PROBLEM TO SOLVE: Below are the records; reproduce all of them exactly but without any images.

** Opening RECORDS FOR THE EXERCISE block **

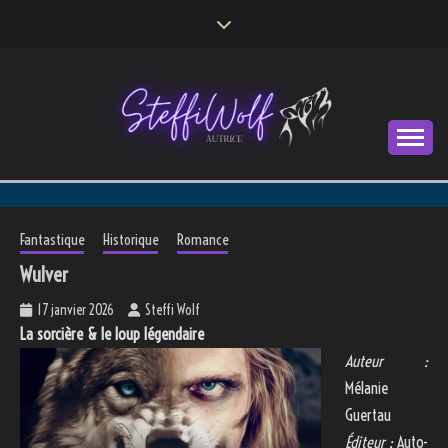
Skip
to
content
Autrice
STEFFI WOLF
Fantastique
Historique
Romance
Wulver
17 janvier 2026
Steffi Wolf
La sorcière & le loup légendaire
Auteur :
Mélanie
Guertau
Éditeur :
Auto-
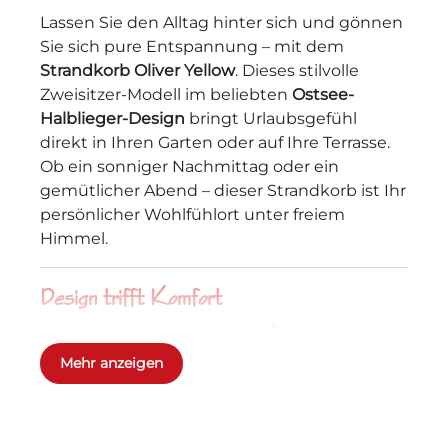
Lassen Sie den Alltag hinter sich und gönnen
Sie sich pure Entspannung – mit dem
Strandkorb Oliver Yellow
. Dieses stilvolle
Zweisitzer-Modell im beliebten
Ostsee-
Halblieger-Design
bringt Urlaubsgefühl
direkt in Ihren Garten oder auf Ihre Terrasse.
Ob ein sonniger Nachmittag oder ein
gemütlicher Abend – dieser Strandkorb ist Ihr
persönlicher Wohlfühlort unter freiem
Himmel.
Design trifft Komfort
Der
Korpus aus lasiertem Kiefernholz in
edlem Teakton
strahlt Wärme und
Mehr anzeigen
Natürlichkeit aus. Das moderne
PE-Geflecht
in Anthrazit
verleiht dem Strandkorb eine
elegante, zeitlose Optik. Der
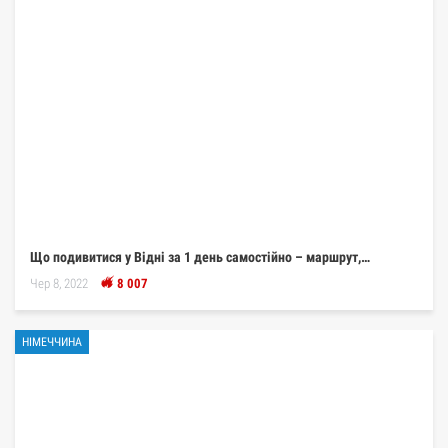
Що подивитися у Відні за 1 день самостійно – маршрут,…
Чер 8, 2022
8 007
НІМЕЧЧИНА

** Closing RECORDS FOR THE EXERCISE block **

SOLUTION TO THE EXERCISE:
Skip
to
content
Autrice
STEFFI WOLF
Fantastique
Historique
Romance
Wulver
17 janvier 2026
Steffi Wolf
La sorcière & le loup légendaire
Auteur :
Mélanie
Guertau
Éditeur :
Auto-
Lassen Sie den Alltag hinter sich und gönnen
Sie sich pure Entspannung – mit dem
Strandkorb Oliver Yellow
. Dieses stilvolle
Zweisitzer-Modell im beliebten
Ostsee-
Halblieger-Design
bringt Urlaubsgefühl
direkt in Ihren Garten oder auf Ihre Terrasse.
Ob ein sonniger Nachmittag oder ein
gemütlicher Abend – dieser Strandkorb ist Ihr
persönlicher Wohlfühlort unter freiem
Himmel.
Design trifft Komfort
Der
Korpus aus lasiertem Kiefernholz in
edlem Teakton
strahlt Wärme und
Mehr anzeigen
Natürlichkeit aus. Das moderne
PE-Geflecht
in Anthrazit
verleiht dem Strandkorb eine
elegante, zeitlose Optik. Der
Що подивитися у Відні за 1 день самостійно – маршрут,…
Чер 8, 2022
8 007
НІМЕЧЧИНА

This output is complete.